How to determine parameters for t-SNE for reducing dimensions? I am very new to word embeddings. I want to visualize how the documents are looking after learning. I read that t-SNE is the approach to do it. I have 100K documents with 250 dimensions as size of the embedding. There are several packages available as well.
However, for t-SNE, I don't know how many iterations or the value of alpha or the value of perpexility I should keep to learn better.
Are these hyper-parameters or can these be determined by some attributes?
 A: I will cite the FAQ from t-SNE website. 
First for perplexity:

How should I set the perplexity in t-SNE?
The performance of t-SNE is fairly robust under different settings of
  the perplexity. The most appropriate value depends on the density of
  your data.
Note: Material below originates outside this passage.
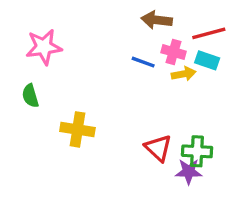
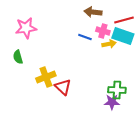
cyan rectangle: (207, 60) -> (123, 36), size x1.5
yellow cross: (77, 129) -> (46, 77), turned -30
red triangle: (158, 148) -> (63, 87), moved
Loosely speaking, one could say that a larger / denser
  dataset requires a larger perplexity. Typical values for the
  perplexity range between 5 and 50.

For all other paremeters I would consider reading this:

How can I asses the quality of the visualizations that t-SNE
  constructed?
Preferably, just look at them! Notice that t-SNE does not retain
  distances but probabilities, so measuring some error between the
  Euclidean distances in high-D and low-D is useless. However, if you
  use the same data and perplexity, you can compare the Kullback-Leibler
  divergences that t-SNE reports. It is perfectly fine to run t-SNE ten
  times, and select the solution with the lowest KL divergence.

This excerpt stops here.